I agree with the majority’s statement that party in interest standing is to be broadly construed. However, I disagree that a generous interpretation of Article III standing in the bankruptcy context should extend to entities that have, in spite of ample opportunity, utterly failed to provide any evidence that the Reorganization Plan inflicts any injury upon them. Accordingly, I respectfully dissent.

. In their reply brief Hartford and Century conceded their challenges to assertions of the Bankruptcy Court’s factual error, clarifying that: “the [Bjankruptcy [Cjourt erred in granting the § 105 injunction not because its findings of fact were erroneous, but rather because it failed to make — and on the record could not make — the specific and concrete findings to support the showing of “necessity” that Continental requires." (Emphasis added.) AIG fully adopted the arguments of Hartford, and did not provide any indication to this Court that it disagrees with this particular statement. I note also that references to "Hartford,” “Century” and "AIG” are consistent with their use in the majority opinion.
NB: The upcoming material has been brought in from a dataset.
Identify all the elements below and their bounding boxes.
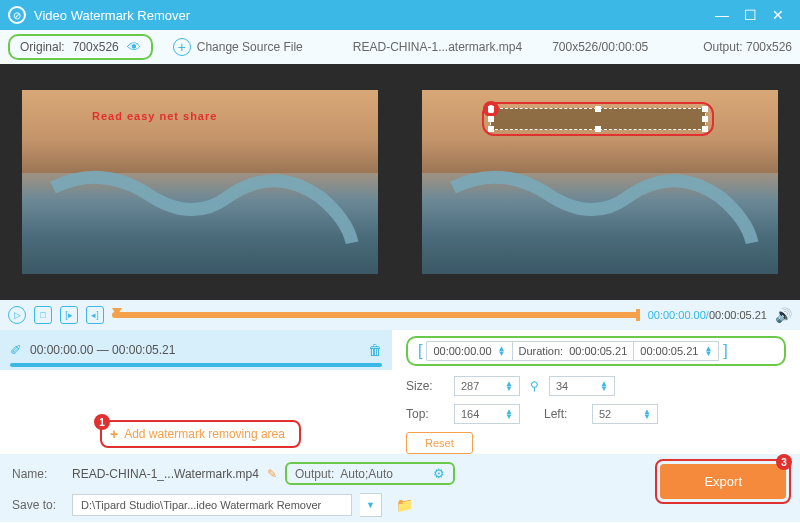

. I reject the multiple inferences throughout the majority opinion that the Bankruptcy Court conducted anything less than a thorough, responsible investigation into every claim raised by the insurers. Indeed, the suggestion that the Bankruptcy Court should, on remand, conduct a "more searching review of Hartford and Century’s allegations” belies the record in this case. Having failed to impress the Bankruptcy Court with its claims of rampant fraud and collusion through nothing more than bald, unsubstantiated inference, the majority now apparently seeks to give these insurers a second bite of the apple to make a case that is fatally flawed. Unless the majority is suggesting that Bankruptcy Court should provide a forum for their premature coverage claims — an instruction that would raise further justiciability issues— it is my position that it has conducted an admirable, exhaustive review. For that rea*217son, I believe that a section 105 injunction would be warranted even if Hartford and Century had standing.
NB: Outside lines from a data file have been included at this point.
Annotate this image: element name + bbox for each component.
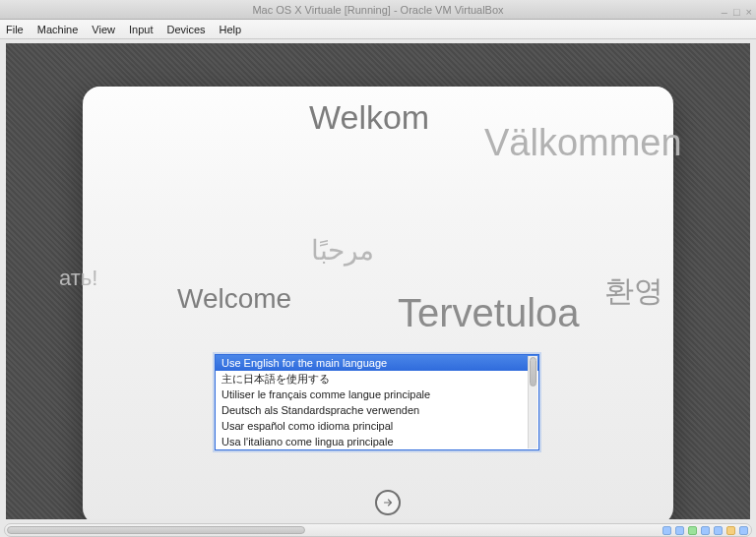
welcome-word: Welcome	[177, 283, 291, 315]
listbox-scrollbar[interactable]	[528, 356, 537, 448]
menubar: File Machine View Input Devices Help	[0, 20, 756, 39]
menu-input[interactable]: Input	[129, 24, 153, 35]
arrow-right-circle-icon	[382, 497, 394, 508]
minimize-icon[interactable]: –	[722, 2, 727, 22]
vm-status-icons	[662, 523, 748, 537]
language-option[interactable]: Usa l'italiano come lingua principale	[216, 434, 538, 449]
status-usb-icon[interactable]	[701, 526, 710, 535]
language-option[interactable]: Use English for the main language	[216, 355, 538, 371]
status-net-icon[interactable]	[688, 526, 697, 535]
language-listbox[interactable]: Use English for the main language主に日本語を使…	[215, 354, 539, 450]
continue-button[interactable]	[375, 490, 401, 515]
welcome-word: ать!	[59, 266, 97, 291]
language-option[interactable]: Utiliser le français comme langue princi…	[216, 387, 538, 402]
status-hdd-icon[interactable]	[662, 526, 671, 535]
language-option[interactable]: Usar español como idioma principal	[216, 418, 538, 434]
scrollbar-thumb[interactable]	[7, 526, 305, 534]
status-shared-icon[interactable]	[714, 526, 723, 535]
welcome-panel: Welkom Välkommen مرحبًا ать! Welcome Ter…	[83, 87, 673, 519]
menu-machine[interactable]: Machine	[37, 24, 79, 35]
menu-help[interactable]: Help	[220, 24, 242, 35]
horizontal-scrollbar[interactable]	[4, 523, 752, 537]
window-title: Mac OS X Virtuale [Running] - Oracle VM …	[252, 4, 503, 16]
welcome-word: مرحبًا	[311, 234, 374, 267]
scrollbar-thumb[interactable]	[530, 357, 536, 387]
guest-screen[interactable]: Welkom Välkommen مرحبًا ать! Welcome Ter…	[6, 43, 750, 519]
maximize-icon[interactable]: □	[733, 2, 740, 22]
close-icon[interactable]: ×	[746, 2, 752, 22]
menu-file[interactable]: File	[6, 24, 24, 35]
welcome-word: Välkommen	[484, 122, 682, 164]
language-option[interactable]: Deutsch als Standardsprache verwenden	[216, 402, 538, 418]
welcome-word: Tervetuloa	[398, 291, 580, 335]
menu-view[interactable]: View	[92, 24, 115, 35]
vm-display-area: Welkom Välkommen مرحبًا ать! Welcome Ter…	[0, 39, 756, 537]
welcome-word: Welkom	[309, 98, 429, 137]
welcome-word: 환영	[604, 271, 663, 312]
status-display-icon[interactable]	[726, 526, 735, 535]
status-cd-icon[interactable]	[675, 526, 684, 535]
language-option[interactable]: Usar português do Brasil como idioma pri…	[216, 449, 538, 450]
window-titlebar: Mac OS X Virtuale [Running] - Oracle VM …	[0, 0, 756, 20]
menu-devices[interactable]: Devices	[166, 24, 205, 35]
status-record-icon[interactable]	[739, 526, 748, 535]
language-option[interactable]: 主に日本語を使用する	[216, 371, 538, 387]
. If the central issue for the majority is a general opposition to the use of settlement trusts to resolve claims of this sort, I regard Congress as the proper forum for resolving such concerns rather than the judiciary. See Lloyd Dixon, Geoffrey McGovern, & Amy Coombe, Asbestos Bankruptcy Trusts: An Overview of Trust Structure and Activity with Detailed Reports on the Largest Trusts, Rand, Institute for Civil Justice (2010). To be sure, numerous questions persist in the complex realm of asbestosis and silicosis claim litigation. Yet, we must work with the statutes, our precedent, and the record as it is, not as we wish it to be.
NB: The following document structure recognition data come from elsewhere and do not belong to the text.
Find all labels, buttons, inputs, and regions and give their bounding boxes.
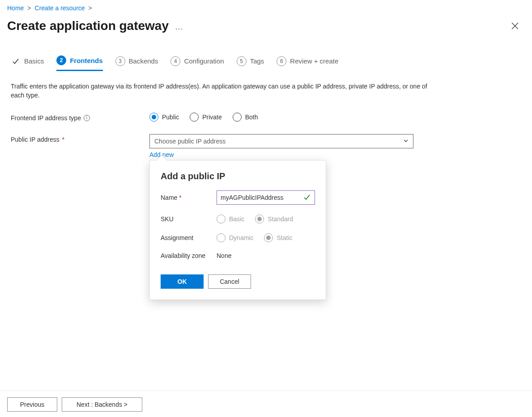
step-badge: 5: [237, 56, 247, 66]
radio-assign-static: Static: [264, 233, 292, 242]
cancel-button[interactable]: Cancel: [208, 274, 251, 289]
intro-text: Traffic enters the application gateway v…: [11, 82, 428, 100]
tab-configuration[interactable]: 4 Configuration: [170, 55, 224, 71]
label-availability-zone: Availability zone: [161, 252, 217, 259]
check-icon: [11, 56, 21, 66]
label-public-ip: Public IP address *: [11, 134, 149, 143]
more-icon[interactable]: …: [175, 22, 183, 32]
radio-label: Basic: [229, 215, 244, 223]
radio-label: Private: [202, 114, 222, 121]
tab-review-create[interactable]: 6 Review + create: [277, 55, 338, 71]
radio-assign-dynamic: Dynamic: [217, 233, 253, 242]
radio-both[interactable]: Both: [233, 113, 258, 122]
breadcrumb-home[interactable]: Home: [7, 4, 24, 12]
info-icon[interactable]: i: [84, 115, 90, 121]
frontend-ip-type-group: Public Private Both: [149, 113, 258, 122]
radio-sku-basic: Basic: [217, 215, 244, 223]
label-sku: SKU: [161, 215, 217, 223]
check-icon: [303, 194, 311, 202]
chevron-down-icon: [403, 138, 409, 145]
radio-label: Standard: [268, 215, 293, 223]
add-public-ip-popover: Add a public IP Name * SKU: [149, 160, 326, 300]
required-indicator: *: [179, 194, 181, 201]
label-assignment: Assignment: [161, 234, 217, 241]
tab-frontends[interactable]: 2 Frontends: [56, 55, 102, 71]
breadcrumb-separator: >: [89, 4, 92, 12]
tab-basics[interactable]: Basics: [11, 55, 44, 71]
name-input[interactable]: [217, 190, 315, 205]
required-indicator: *: [62, 136, 64, 143]
label-name: Name *: [161, 194, 217, 201]
wizard-footer: Previous Next : Backends >: [0, 391, 532, 417]
radio-label: Static: [277, 234, 292, 241]
select-placeholder: Choose public IP address: [154, 138, 226, 145]
popover-title: Add a public IP: [161, 171, 315, 181]
step-badge: 3: [115, 56, 125, 66]
radio-label: Dynamic: [229, 234, 253, 241]
radio-public[interactable]: Public: [149, 113, 179, 122]
ok-button[interactable]: OK: [161, 274, 204, 289]
next-button[interactable]: Next : Backends >: [62, 397, 142, 412]
tab-backends[interactable]: 3 Backends: [115, 55, 158, 71]
public-ip-select[interactable]: Choose public IP address: [149, 134, 413, 148]
tab-label: Configuration: [184, 57, 224, 65]
step-badge: 4: [170, 56, 180, 66]
radio-sku-standard: Standard: [255, 215, 293, 223]
tab-label: Backends: [129, 57, 158, 65]
radio-label: Both: [245, 114, 258, 121]
step-badge: 6: [277, 56, 286, 66]
step-badge: 2: [56, 55, 66, 65]
availability-zone-value: None: [217, 252, 231, 259]
breadcrumb: Home > Create a resource >: [0, 0, 532, 12]
radio-private[interactable]: Private: [190, 113, 222, 122]
page-title: Create application gateway: [7, 19, 169, 33]
breadcrumb-create-resource[interactable]: Create a resource: [35, 4, 85, 12]
radio-label: Public: [162, 114, 179, 121]
tab-label: Review + create: [290, 57, 338, 65]
tab-label: Basics: [24, 57, 44, 65]
tab-label: Tags: [250, 57, 264, 65]
breadcrumb-separator: >: [27, 4, 31, 12]
previous-button[interactable]: Previous: [7, 397, 57, 412]
wizard-tabs: Basics 2 Frontends 3 Backends 4 Configur…: [0, 34, 532, 71]
tab-tags[interactable]: 5 Tags: [237, 55, 264, 71]
close-icon[interactable]: [507, 18, 523, 34]
label-frontend-ip-type: Frontend IP address type i: [11, 113, 149, 122]
tab-label: Frontends: [70, 57, 102, 64]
. In footnotes 20 and 23, the majority does not clearly articulate a position on.whether the anti-assignment provisions of this Reorganization Plan constitute a contractual injury, given our holding in Combustion Engineering that validated the Bankruptcy Code’s authorization to preempt anti-assignment policy provisions. 391 F.3d at 218-20. I interpret our holding in Combustion Engineering on anti-assignment provisions as both fully applicable to this case and regard it as binding precedent that eliminates any claim by the insurers that this provision is the source of any injury.

. One can also reasonably posit collateral complications to the general analysis of the justiciability of claims if the majority's position is applied to the doctrine of ripeness, given the obvious intent of the insurers to launch premature coverage disputes.